When the Macro Plays manuscript pages recently came out of the Folger vault for a day of conversation with scholars, curators, and the conservation team, I got a good look at some doodles.

Left page contains doodles of dragons heads and a man wearing foppish clothing; right page contains handwritten text

Compelling “doodles” on fol. 98v of the Macro Manuscripts.

Unlike the careful drawing on the final folio of the Macro play of The Castle of Perseverance, famously heralded as the earliest extant English stage design, the crude sketches on the first and last paper pages of the late-medieval masque-like play Wisdom 1 haven’t received much attention. “A man surrounded by dragons is drawn on f. 98v and the head of a man on f. 121v” is all the editor of the Early English Text Society edition had to say about them; David Bevington, in his Folger facsimile edition of The Macro Plays, says even less: “98v and 121v feature drawings of men, dragons, and the like.” Hamnet calls them doodles.

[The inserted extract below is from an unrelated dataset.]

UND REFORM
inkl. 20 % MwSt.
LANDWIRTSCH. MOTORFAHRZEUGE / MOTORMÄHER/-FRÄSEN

I’d looked at facsimile images of these Wisdom manuscript drawings many times. I’d also wondered about what looks like a cut page repair below the sketches on fol. 98v. It is, in fact, a cut-page repair, the Folger conservation team told me, a clean cut and not a rip—probably done to excise an earlier owner’s signature. I nodded and wrote this fact down in my notebook. Then I looked again at the doodles in front of my eyes. And I suddenly doubted that these were just random scribbles.

Detail of a drawing in the manuscript, depicting a bearded king holding a scepter.

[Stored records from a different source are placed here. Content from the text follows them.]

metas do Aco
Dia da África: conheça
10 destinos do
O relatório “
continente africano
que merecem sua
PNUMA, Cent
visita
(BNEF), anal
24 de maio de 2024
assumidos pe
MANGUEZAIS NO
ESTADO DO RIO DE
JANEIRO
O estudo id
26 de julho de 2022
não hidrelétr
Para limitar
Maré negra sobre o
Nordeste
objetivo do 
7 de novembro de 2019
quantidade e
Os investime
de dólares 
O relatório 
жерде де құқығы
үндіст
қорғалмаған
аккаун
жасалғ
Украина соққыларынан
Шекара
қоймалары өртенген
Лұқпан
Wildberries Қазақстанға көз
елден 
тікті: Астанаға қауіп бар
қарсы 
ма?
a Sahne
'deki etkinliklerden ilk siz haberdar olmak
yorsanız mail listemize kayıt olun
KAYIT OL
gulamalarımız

Detail of the image on fol. 121v, showing a bearded king holding a scepter.

Certainly, this small sketch on the reverse of the last leaf of the Wisdom manuscript seems to have a clear meaning. The bearded king, holding a scepter and wearing what looks like a white, furred mantle, must be intended to invoke the “ryall hood furred with Ermyn,” the “berde” and “Regall scheptur” of Wisdom’s entrance in the play’s opening stage direction. In lines 14-16 of the play, the allegorical figure of Wisdom explains that this archetypal kingly array represents Christ, “now Gode, now man,/Spows of the chyrche and wery patrone, / Wyffe of eche chose sowle.”

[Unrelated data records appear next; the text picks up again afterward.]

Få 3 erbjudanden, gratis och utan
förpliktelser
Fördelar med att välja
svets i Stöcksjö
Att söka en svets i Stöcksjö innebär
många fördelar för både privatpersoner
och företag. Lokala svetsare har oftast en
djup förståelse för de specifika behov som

Much more intriguing is the central figure of the bearded man drawn on folio 98v of the manuscript, attired in the spiffy slashed doublet with frilled neck and sleeves, slashed knee pants, hose, and cod-piece that were the height of English courtly fashion in c. 1540-1560.2

detail of drawings, showing the foppishly dressed man

Detail of fol. 98v, showing the foppishly dressed man surrounded by monstrous heads.

This is not just any male figure; this is a Gallant.

Sumptuary excess as a sin of pride, and especially as a sin associated with Lucifer’s presumption, is a dominant theme in pre-Reformation morality plays and interludes. As John Cox demonstrates in The Devil and the Sacred in English Drama, 1350-1642 (Cambridge, 2000), a fashionably-dressed young man in these plays is never up to any good. The seducing figure of Curiosity in the Digby play of Mary Magdalene is a “fresh, new gallant” dressed in slashed sleeves, stomacher, doublet, and hose. In the Macro manuscript’s play of Mankind, Pride urges Humanum Genus to keep ahead of the newest fashions; the play even enacts comic business in which Mankind’s long gown, a sign of God’s post-lapsarian grace covering human nakedness, is cut fashionably, and then ridiculously, short by the corrupting vices named New Gyse, Nowadays, and Nought. Likewise, Pride in Henry Medwall’s Nature urges man to adopt the fashions of “now a day” because it is “the new guise.”

But in the Macro play of Wisdom, it is Lucifer himself who appears disguised as a “goodly Gallant.” Stage directions at line 325 specify that “aftyr the songe entreth Lucyfer in a deweyllys aray wythowt and within as a prowde galonte…” and then, at line 380, “Her Lucyfer dewoydyth [i.e. leaves the stage] and cummyth in ageyn as a goodly galont.”

Someone, then, who has not only held this play manuscript in his hands but has read the play, has provided this sketch. The gallant even speaks. What looks like “ouf A A” is inscribed between his face and the toothed monster head (a devil head?) drawn immediately to his left. The vocalizing sounds might well have something to do with the (upside down) marginal inscription on fol. 177r of the Macro Wisdom manuscript that reads “Wythe hufa/ Wythe huffa wyth huffa wyth huffa onys agen/ A gallant glorius.”

180 degree turned view of marginal annotations

Detail (turned 180 degrees) of fol. 177r, “Wythe hufa.”

But surely the most suggestive sketches are these: a highly-functional stringed monster mask (perhaps for the small boys “in the lyknes of dewyllys” who run out on stage after line 912 of the play?) and a Henrician cap with the head of a monstrous beast mounted upon it.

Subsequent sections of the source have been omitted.